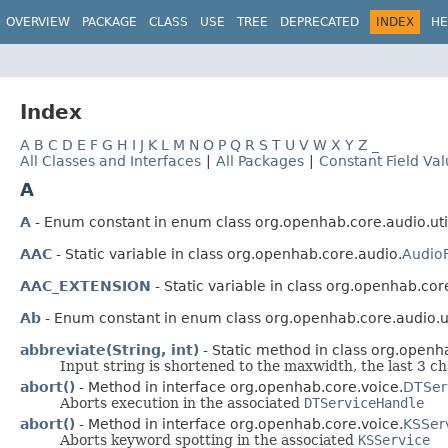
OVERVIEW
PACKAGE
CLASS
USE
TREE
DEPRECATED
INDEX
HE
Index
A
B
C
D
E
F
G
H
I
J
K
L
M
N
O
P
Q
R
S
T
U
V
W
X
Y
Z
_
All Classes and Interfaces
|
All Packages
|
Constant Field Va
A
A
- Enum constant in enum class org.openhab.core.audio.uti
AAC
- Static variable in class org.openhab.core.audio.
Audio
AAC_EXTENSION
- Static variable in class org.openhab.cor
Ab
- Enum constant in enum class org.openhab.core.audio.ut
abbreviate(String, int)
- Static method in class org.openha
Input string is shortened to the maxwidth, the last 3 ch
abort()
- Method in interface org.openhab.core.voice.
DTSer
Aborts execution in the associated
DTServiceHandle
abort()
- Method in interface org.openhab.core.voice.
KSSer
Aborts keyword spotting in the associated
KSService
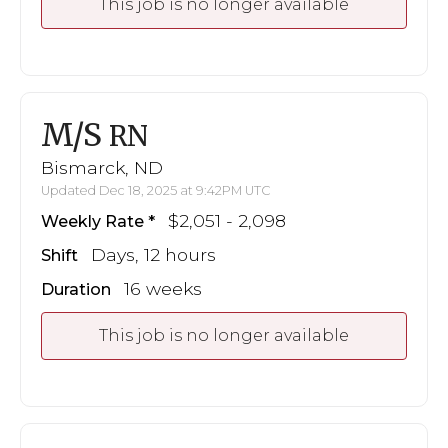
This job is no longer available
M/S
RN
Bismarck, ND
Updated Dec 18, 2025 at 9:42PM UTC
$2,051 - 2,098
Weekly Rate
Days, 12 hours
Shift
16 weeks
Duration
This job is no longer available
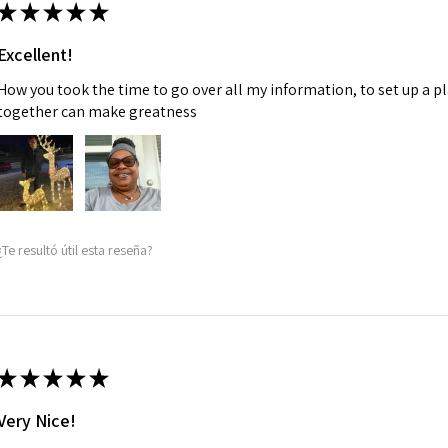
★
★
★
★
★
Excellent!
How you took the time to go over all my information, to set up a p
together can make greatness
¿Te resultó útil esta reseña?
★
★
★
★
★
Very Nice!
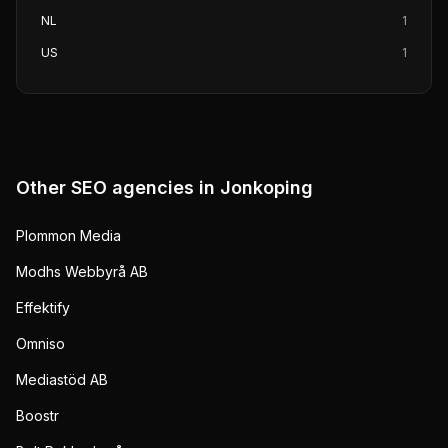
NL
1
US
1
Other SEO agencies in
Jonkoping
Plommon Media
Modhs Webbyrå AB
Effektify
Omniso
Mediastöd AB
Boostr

• • •

> TASK DESCRIPTION:
If an entry holds an image, omit that image and print the remainder exactly as it stands.

> RESULT BELOW:
OVERVIEW
PACKAGE
CLASS
USE
TREE
DEPRECATED
INDEX
HE
Index
A
B
C
D
E
F
G
H
I
J
K
L
M
N
O
P
Q
R
S
T
U
V
W
X
Y
Z
_
All Classes and Interfaces
|
All Packages
|
Constant Field Va
A
A
- Enum constant in enum class org.openhab.core.audio.uti
AAC
- Static variable in class org.openhab.core.audio.
Audio
AAC_EXTENSION
- Static variable in class org.openhab.cor
Ab
- Enum constant in enum class org.openhab.core.audio.ut
abbreviate(String, int)
- Static method in class org.openha
Input string is shortened to the maxwidth, the last 3 ch
abort()
- Method in interface org.openhab.core.voice.
DTSer
Aborts execution in the associated
DTServiceHandle
abort()
- Method in interface org.openhab.core.voice.
KSSer
Aborts keyword spotting in the associated
KSService
This job is no longer available
M/S
RN
Bismarck, ND
Updated Dec 18, 2025 at 9:42PM UTC
$2,051 - 2,098
Weekly Rate
Days, 12 hours
Shift
16 weeks
Duration
This job is no longer available
★
★
★
★
★
Excellent!
How you took the time to go over all my information, to set up a p
together can make greatness
¿Te resultó útil esta reseña?
★
★
★
★
★
Very Nice!
NL
1
US
1
Other SEO agencies in
Jonkoping
Plommon Media
Modhs Webbyrå AB
Effektify
Omniso
Mediastöd AB
Boostr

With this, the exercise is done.